Sua atuação pode ser rápida, a existência de curto, médio ou longo prazo, pode estar ligada a ONGs já consolidadas que atuam também com a distribuição de cestas básicas, podem ter muitos ou poucos recursos, protocolos internos de seleção das famílias a serem atendidas, ou não. Podem adquirir alimentos de pequenos produtores eventualmente, ou o fazer de grandes redes empresariais de distribuição de alimentos. As Cozinhas Comunitárias cumprem um papel emergencial importante e se espalham com facilidade, funcionam em cozinhas domésticas, construídas, improvisadas, ou não, cedidas por instituições, ou alugadas a partir de um esforço conjunto de indivíduos. Não há constante em sua caracterização quando analisadas em um quadro ampliado. Atendem, em geral, parcelas populacionais definidas em acordo com seus próprios objetivos e que passam a ser consideradas seu público alvo, se localizam em regiões definidas com seu motivo de origem. Podem ou não ser fiscalizadas, ter controle de caixa, contar com o apoio de editais das esferas governamentais ou de ONGs.  
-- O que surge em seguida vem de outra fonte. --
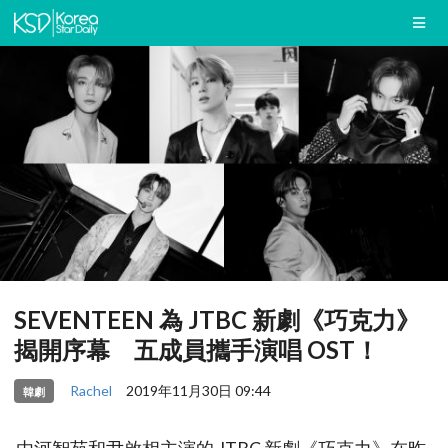
SEVENTEEN 為 JTBC 新劇《巧克力》
揭開序幕 五成員攜手演唱 OST！
Rachel
2019年11月30日 09:44
韓劇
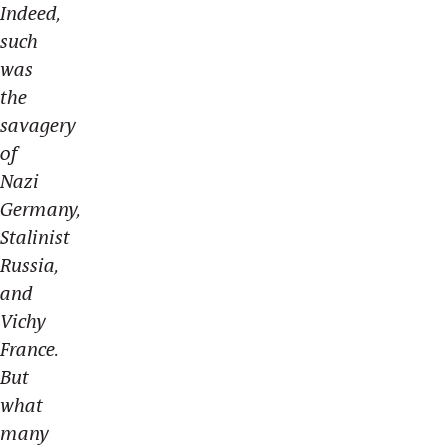
Indeed,
such
was
the
savagery
of
Nazi
Germany,
Stalinist
Russia,
and
Vichy
France.
But
what
many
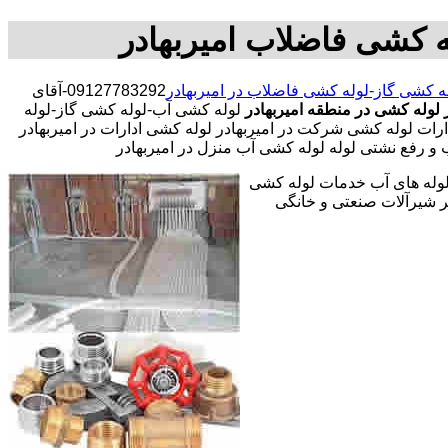
ه کشی فاضلاب امیربهادر
ه کشی گاز-لوله کشی فاضلاب در امیربهادر
09127783292-آقای
 لوله کشی در منطقه امیربهادر
لوله کشی آب-لوله کشی گاز-لوله
ت لوله کشی شرکت در امیربهادر لوله کشی ادارات در امیربهادر
 و رفع نشتی لوله لوله کشی آب منزل در امیربهادر
 لوله های آب خدمات لوله کشی
 شیرآلات صنعتی و خانگی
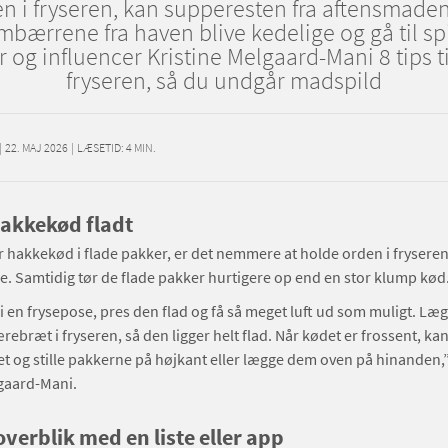
en i fryseren, kan supperesten fra aftensmade
mbærrene fra haven blive kedelige og gå til spi
 og influencer Kristine Melgaard-Mani 8 tips ti
fryseren, så du undgår madspild
|
22. MAJ 2026
|
LÆSETID:
4
MIN.
hakkekød fladt
r hakkekød i flade pakker, er det nemmere at holde orden i fryseren
e. Samtidig tør de flade pakker hurtigere op end en stor klump kød
 en frysepose, pres den flad og få så meget luft ud som muligt. Læ
ærebræt i fryseren, så den ligger helt flad. Når kødet er frossent, ka
 og stille pakkerne på højkant eller lægge dem oven på hinanden,”
gaard-Mani.
verblik med en liste eller app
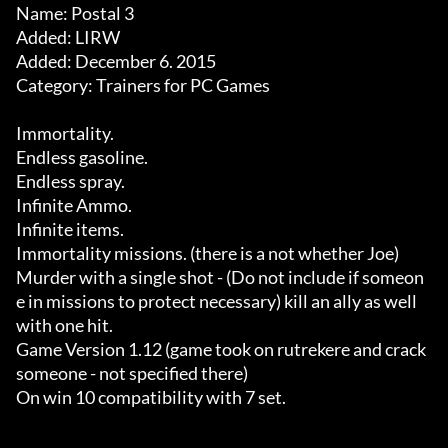
Name: Postal 3

Added: LIRW

Added: December 6. 2015

Category: Trainers for PC Games

Immortality. 

Endless gasoline. 

Endless spray. 

Infinite Ammo. 

Infinite items. 

Immortality missions. (there is a not whether Joe) 

Murder with a single shot - (Do not include if someon
e in missions to protect necessary) kill an ally as well 
with one hit. 

Game Version 1.12 (game took on rutrekere and crack 
someone - not specified there) 

On win 10 compatibility with 7 set.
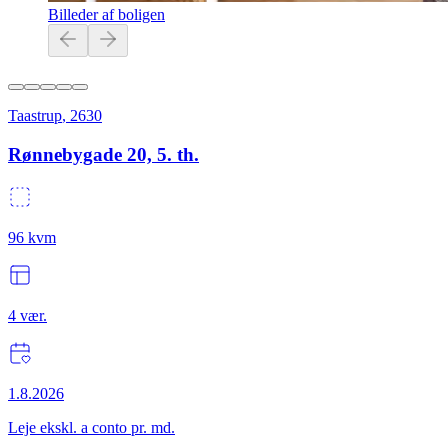
Billeder af boligen
Taastrup
,
2630
Rønnebygade 20, 5. th.
96
kvm
4
vær.
1.8.2026
Leje ekskl. a conto pr. md.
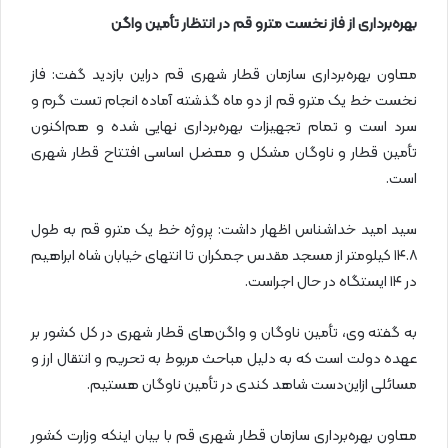
بهره‌برداری از فاز نخست مترو قم در انتظار تأمین واگن
معاون بهره‌برداری سازمان قطار شهری قم دراین بازدید گفت: فاز
نخست خط یک مترو قم از دو ماه گذشته آماده انجام تست گرم و
سرد است و تمام تجهیزات بهره‌برداری نهایی شده و هم‌اکنون
تأمین قطار و ناوگان مشکل و معضل اساسی افتتاح قطار شهری
است.
سید امید خداشناس اظهار داشت: پروژه خط یک مترو قم به طول
۱۴.۸ کیلومتر از مسجد مقدس جمکران تا انتهای خیابان شاه ابراهیم
در ۱۴ ایستگاه در حال اجراست.
به گفته وی، تأمین ناوگان و واگن‌های قطار شهری در کل کشور بر
عهده دولت است که به دلیل مباحث مربوط به تحریم و انتقال ارز و
مسائلی ازاین‌دست شاهد کندی در تأمین ناوگان هستیم.
معاون بهره‌برداری سازمان قطار شهری قم با بیان اینکه وزارت کشور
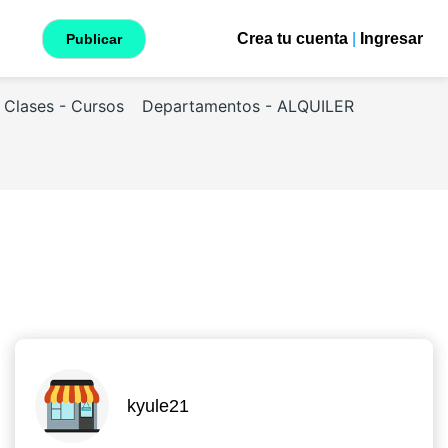
Crea tu cuenta
|
Ingresar
Publicar
Clases - Cursos
Departamentos - ALQUILER
kyule21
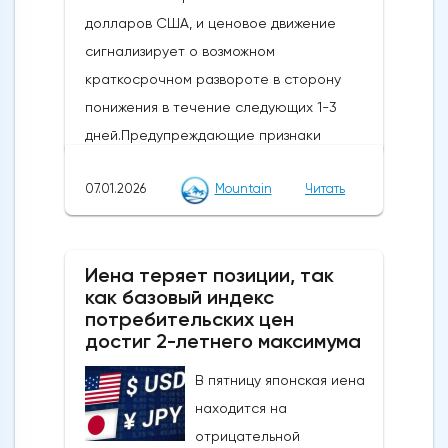
долларов США, и ценовое движение
сигнализирует о возможном
краткосрочном развороте в сторону
понижения в течение следующих 1-3
дней.Предупреждающие признаки
импульса и коррекции: Недавний отскок
07.01.2026
Mountain
Читать
достиг ключевого уровня коррекции
Фибоначчи и сопровождается медвежьей
дивергенцией RSI, что говорит о том, что
Иена теряет позиции, так
это движение, скорее всего, является
как базовый индекс
отскоком от тренда, а не новым бычьим
потребительских цен
импульсом.Ключевые уровни, на которые
достиг 2-летнего максимума
стоит обратить внимание: прорыв ниже 4
В пятницу японская иена
430/4 403 долларов США откроет путь к
находится на
более глубокому откату к 4 333-4 309
отрицательной
долларам США и, возможно, к 4 267-4 243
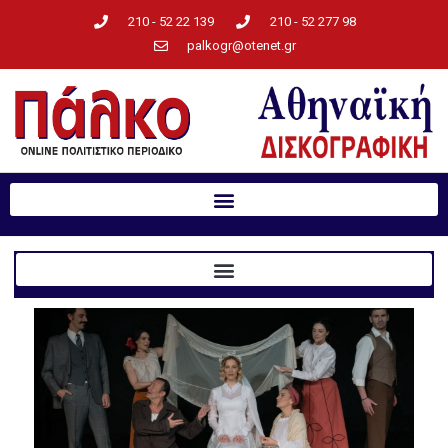
210 - 52 22 139
210 - 52 277 98
palkogr@otenet.gr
Há ainda, e por fim, a experiência institucionalizada dos Restaurantes Populares, que são implementados em municípios com mais de cem mil habitantes e localizados em regiões de grande movimentação diária de trabalhadores. Os Restaurantes Populares comercializam as refeições a preços módicos, atendem população diversa e sofreram com o desfinanciamento das políticas públicas dos últimos anos. Sua finalidade é servir a refeição, e as pessoas que trabalham em suas unidades são selecionadas pelo município ou estado. Alguns possuem certa burocracia de acesso à isenção para trabalhadores em diferentes condições, outros podem exigir apenas o pagamento da refeição. A regra varia de acordo com parcerias locais e com a disponibilidade de atendimento do município ou estado.    

Esta diferenciação é importante ao se debater sobre a formulação, extensão e durabilidade de uma política pública deste tipo, é a localização das diferenças que permite compreender as múltiplas experiências já existentes e a potencialidade de cada uma delas. O desafio da formulação institucional de um tipo de mobilização popular específico como o das cozinhas, coloca em perspectiva que no campo das políticas públicas brasileiras, não se trata apenas de unir diferentes experiências sociais e/ou institucionais. Mas de selecionar escolhas políticas que direcionaram um projeto de sociedade que, em partes, será construído com a implementação de determinada política.  

Formular a síntese de diferentes experiências, considerando suas peculiaridades, interesses e níveis de alcance, passará por eleger prioridades políticas e sociais, assim como o tipo de impacto nas relações sociais e interesses que são responsáveis pela geração de pobreza e, portanto, da fome.

Denise De Sordi é doutora em História Social, pesquisadora da FFLCH/USP e da COC/Fiocruz. É especialista em políticas e programas sociais e nas relações entre movimentos sociais e Estado no Brasil contemporâneo. Desde 2020 se dedica a pesquisas que analisam a emergência das Cozinhas Solidárias e comunitárias enquanto formas de mobilização social que têm revitalizado a esfera pública brasileira.